## [DATA EXTRACTS]
━━━━━━━━
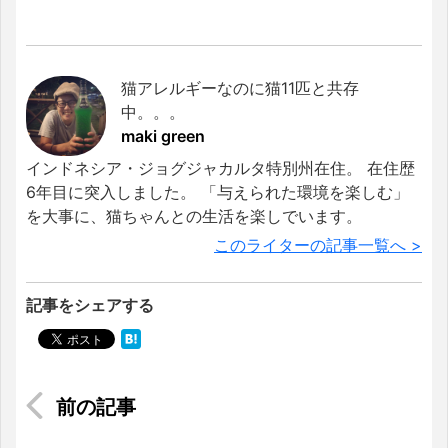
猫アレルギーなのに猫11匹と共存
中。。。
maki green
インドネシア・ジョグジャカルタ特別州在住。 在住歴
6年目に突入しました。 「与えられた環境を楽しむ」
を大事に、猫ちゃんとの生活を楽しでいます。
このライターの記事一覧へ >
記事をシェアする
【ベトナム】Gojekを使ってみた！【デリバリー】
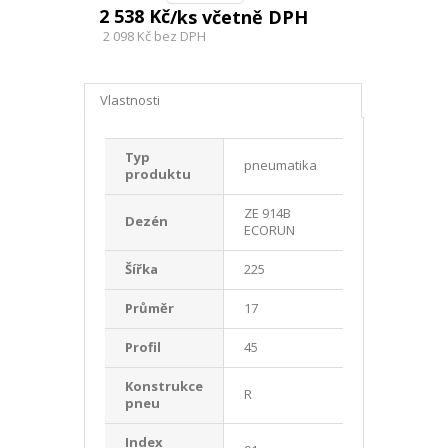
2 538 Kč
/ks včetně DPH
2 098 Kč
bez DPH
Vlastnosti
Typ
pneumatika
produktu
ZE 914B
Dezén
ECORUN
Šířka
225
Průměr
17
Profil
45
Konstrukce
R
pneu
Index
━━━━━━━━
What you return should match the material line for line, with the images removed.

猫アレルギーなのに猫11匹と共存
中。。。
maki green
インドネシア・ジョグジャカルタ特別州在住。 在住歴
6年目に突入しました。 「与えられた環境を楽しむ」
を大事に、猫ちゃんとの生活を楽しでいます。
このライターの記事一覧へ >
記事をシェアする
【ベトナム】Gojekを使ってみた！【デリバリー】
2 538 Kč
/ks včetně DPH
2 098 Kč
bez DPH
Vlastnosti
Typ
pneumatika
produktu
ZE 914B
Dezén
ECORUN
Šířka
225
Průměr
17
Profil
45
Konstrukce
R
pneu
Index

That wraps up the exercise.